(前略)小四 亮太
ぼくのおとうさんは、ぼくの小さいときに死にました。それでも「とうちゃんは、どこかでぼくのすることを見とるんや」と、かあちゃんはいいます。(中略)
この間のばん、ぼくはしゅくだいをやっていると、かあちゃんが「亮太は勉強がすきになったでええな」といいました。「ちがう、ちがう」というと、「勉強きらいなもんはえらい人になれません」と、かあちゃんがいいました。「へえ、そんなら、おらの組では、健ちゃんがいちばん、えらいもんになるんかよ。なら、おら、えらいもんなんか、なりたかねえ」と口答えをしました。(中略)

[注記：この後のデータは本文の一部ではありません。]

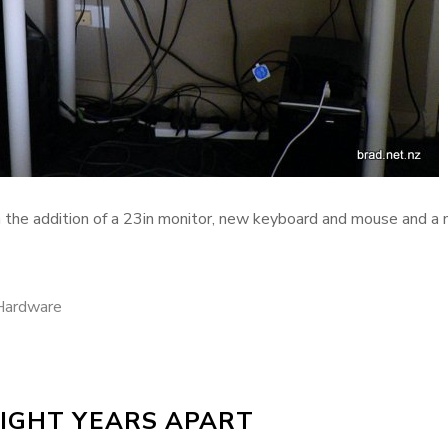
 the addition of a 23in monitor, new keyboard and mouse and a
Hardware
EIGHT YEARS APART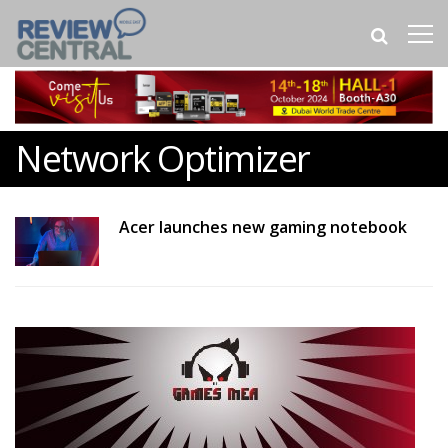
Network Optimizer
Acer launches new gaming notebook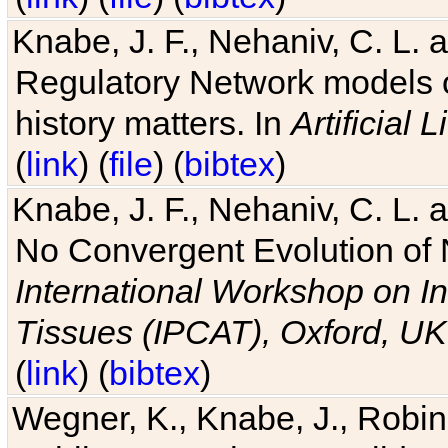
Knabe, J. F., Nehaniv, C. L. 
Regulatory Network models o
history matters. In
Artificial L
(
link
) (
file
) (
bibtex
)
Knabe, J. F., Nehaniv, C. L. a
No Convergent Evolution of 
International Workshop on In
Tissues (IPCAT), Oxford, UK
(
link
) (
bibtex
)
Wegner, K., Knabe, J., Robin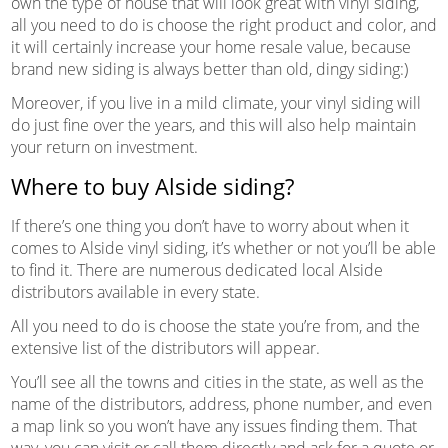
own the type of house that will look great with vinyl siding,
all you need to do is choose the right product and color, and
it will certainly increase your home resale value, because
brand new siding is always better than old, dingy siding:)
Moreover, if you live in a mild climate, your vinyl siding will
do just fine over the years, and this will also help maintain
your return on investment.
Where to buy Alside siding?
If there’s one thing you don’t have to worry about when it
comes to Alside vinyl siding, it’s whether or not you’ll be able
to find it. There are numerous dedicated local Alside
distributors available in every state.
All you need to do is choose the state you’re from, and the
extensive list of the distributors will appear.
You’ll see all the towns and cities in the state, as well as the
name of the distributors, address, phone number, and even
a map link so you won’t have any issues finding them. That
way, you can visit or call them directly and ask for a quote or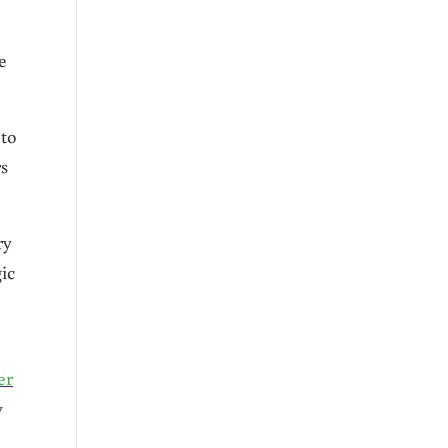
e
 to
rs
ry
ic
er
y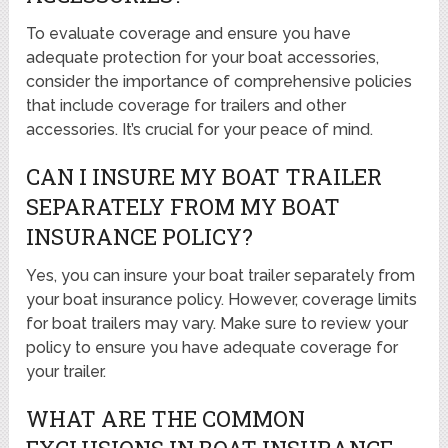
To evaluate coverage and ensure you have
adequate protection for your boat accessories,
consider the importance of comprehensive policies
that include coverage for trailers and other
accessories. It’s crucial for your peace of mind.
CAN I INSURE MY BOAT TRAILER
SEPARATELY FROM MY BOAT
INSURANCE POLICY?
Yes, you can insure your boat trailer separately from
your boat insurance policy. However, coverage limits
for boat trailers may vary. Make sure to review your
policy to ensure you have adequate coverage for
your trailer.
WHAT ARE THE COMMON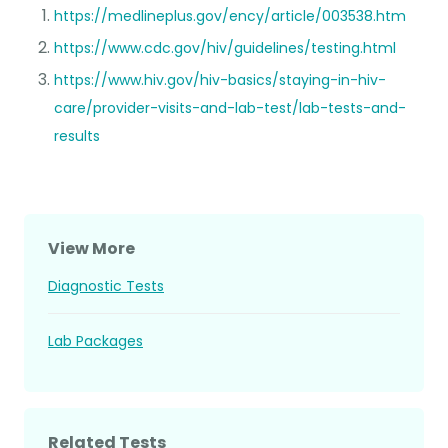
https://medlineplus.gov/ency/article/003538.htm
https://www.cdc.gov/hiv/guidelines/testing.html
https://www.hiv.gov/hiv-basics/staying-in-hiv-
care/provider-visits-and-lab-test/lab-tests-and-
results
View More
Diagnostic Tests
Lab Packages
Related Tests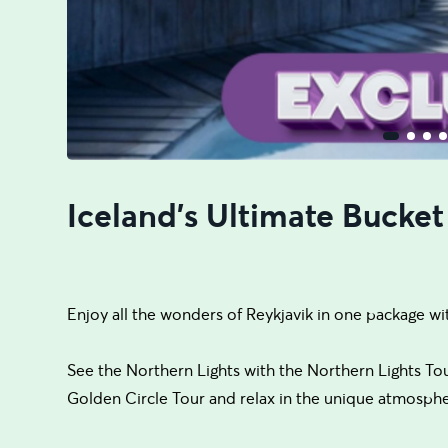
Iceland's Ultimate Bucket
Enjoy all the wonders of Reykjavik in one package wi
See the Northern Lights with the Northern Lights Tour, 
Golden Circle Tour and relax in the unique atmosph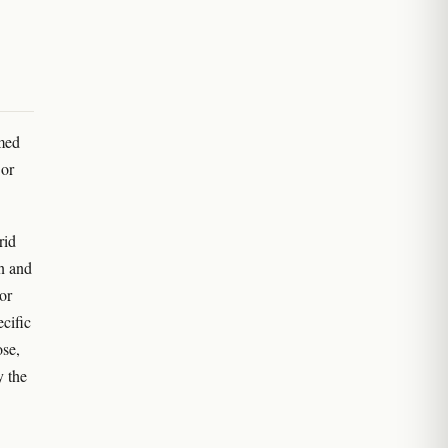
amed
 or
rid
on and
or
ecific
ose,
y the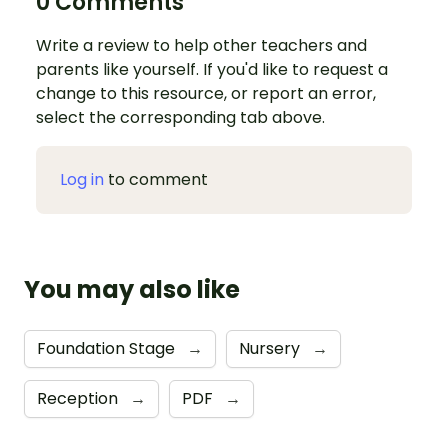
0 Comments
Write a review to help other teachers and
parents like yourself. If you'd like to request a
change to this resource, or report an error,
select the corresponding tab above.
Log in
to comment
You may also like
Foundation Stage
→
Nursery
→
Reception
→
PDF
→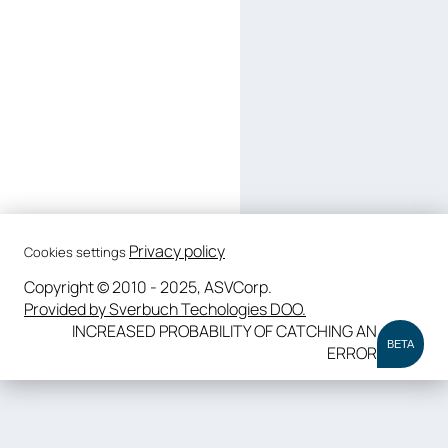
Privacy policy
Cookies settings
Copyright © 2010 - 2025, ASVCorp.
Provided by Sverbuch Techologies DOO.
INCREASED PROBABILITY OF CATCHING AN
BETA
ERROR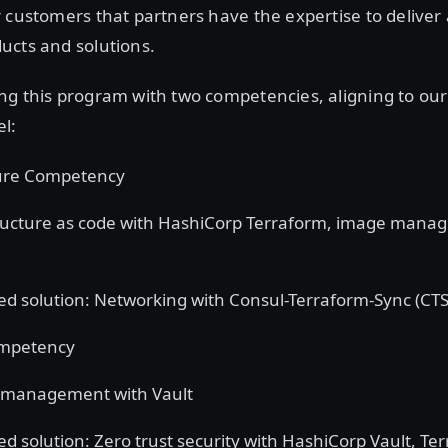
 customers that partners have the expertise to deliver
ucts and solutions.
ng this program with two competencies, aligning to ou
l:
ture Competency
ructure as code with HashiCorp Terraform, image mana
d solution: Networking with Consul-Terraform-Sync (CTS
ompetency
 management with Vault
d solution: Zero trust security with HashiCorp Vault, Te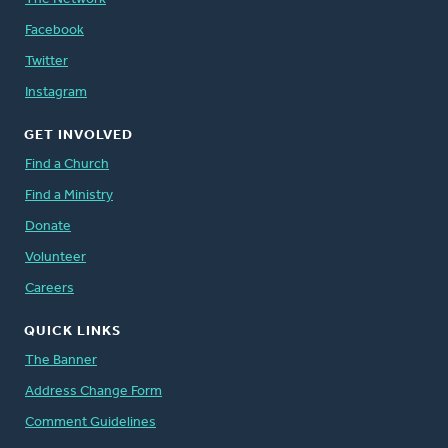
Facebook
Twitter
Instagram
GET INVOLVED
Find a Church
Find a Ministry
Donate
Volunteer
Careers
QUICK LINKS
The Banner
Address Change Form
Comment Guidelines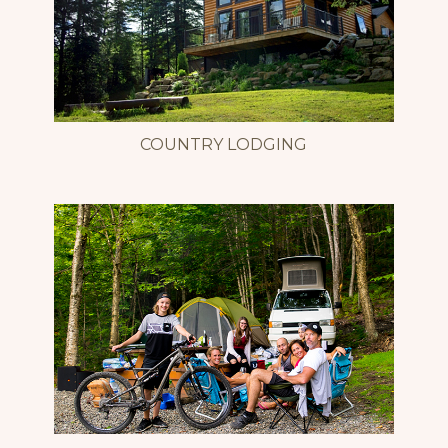
COUNTRY LODGING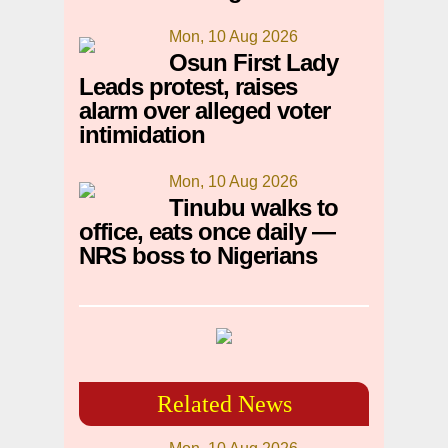
Mon, 10 Aug 2026
Osun First Lady
Leads protest, raises
alarm over alleged voter
intimidation
Mon, 10 Aug 2026
Tinubu walks to
office, eats once daily —
NRS boss to Nigerians
Related News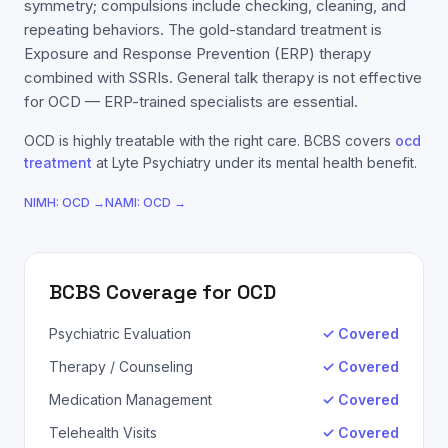
symmetry; compulsions include checking, cleaning, and
repeating behaviors. The gold-standard treatment is
Exposure and Response Prevention (ERP) therapy
combined with SSRIs. General talk therapy is not effective
for OCD — ERP-trained specialists are essential.
OCD
is highly treatable with the right care.
BCBS
covers
ocd
treatment
at Lyte Psychiatry under its mental health benefit.
NIMH:
OCD
→
NAMI:
OCD
→
BCBS
Coverage for
OCD
Psychiatric Evaluation
✓ Covered
Therapy / Counseling
✓ Covered
Medication Management
✓ Covered
Telehealth Visits
✓ Covered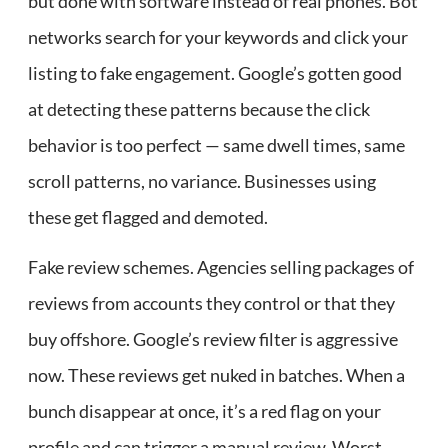
but done with software instead of real phones. Bot
networks search for your keywords and click your
listing to fake engagement. Google’s gotten good
at detecting these patterns because the click
behavior is too perfect — same dwell times, same
scroll patterns, no variance. Businesses using
these get flagged and demoted.
Fake review schemes. Agencies selling packages of
reviews from accounts they control or that they
buy offshore. Google’s review filter is aggressive
now. These reviews get nuked in batches. When a
bunch disappear at once, it’s a red flag on your
profile and can trigger a manual review. Worst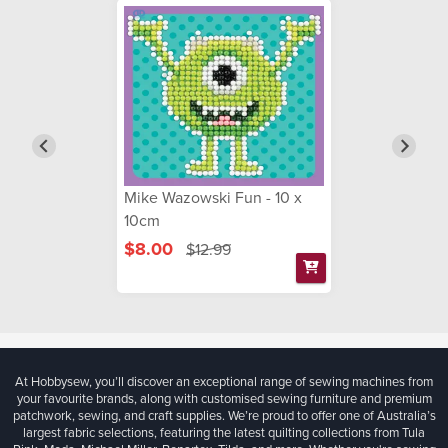
Mike Wazowski Fun - 10 x
10cm
$8.00
$12.99
At Hobbysew, you’ll discover an exceptional range of sewing machines from
your favourite brands, along with customised sewing furniture and premium
patchwork, sewing, and craft supplies. We’re proud to offer one of Australia’s
largest fabric selections, featuring the latest quilting collections from Tula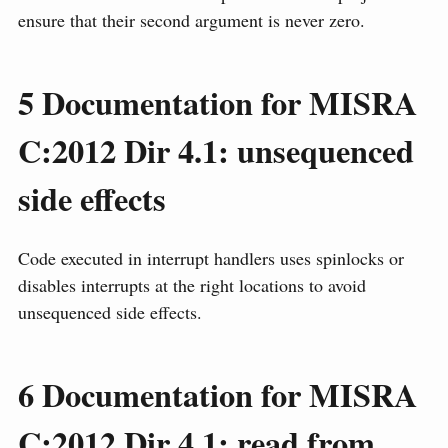
ensure that their second argument is never zero.
5
Documentation for MISRA
C:2012 Dir 4.1: unsequenced
side effects
Code executed in interrupt handlers uses spinlocks or
disables interrupts at the right locations to avoid
unsequenced side effects.
6
Documentation for MISRA
C:2012 Dir 4.1: read from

ぼくはかあちゃんのところへいって「かあちゃんたたいて」と、頭をだしました。すると、かあちゃんは「もう、ええから、勉強しな」といいました。「そんなら、とうちゃんのぶん、たたいて」といいました。そしたら「よし」といって、かあちゃんは、わらいながら、ぼくの頭を、一つ、コツンとたたきました。ぼくは、うれしくなって、また勉強をやりました。ぼくはかあちゃんが大すきです。
…亮太くんの中に、お母さんは、みごとに、お父さんを生かしていらっしゃいます。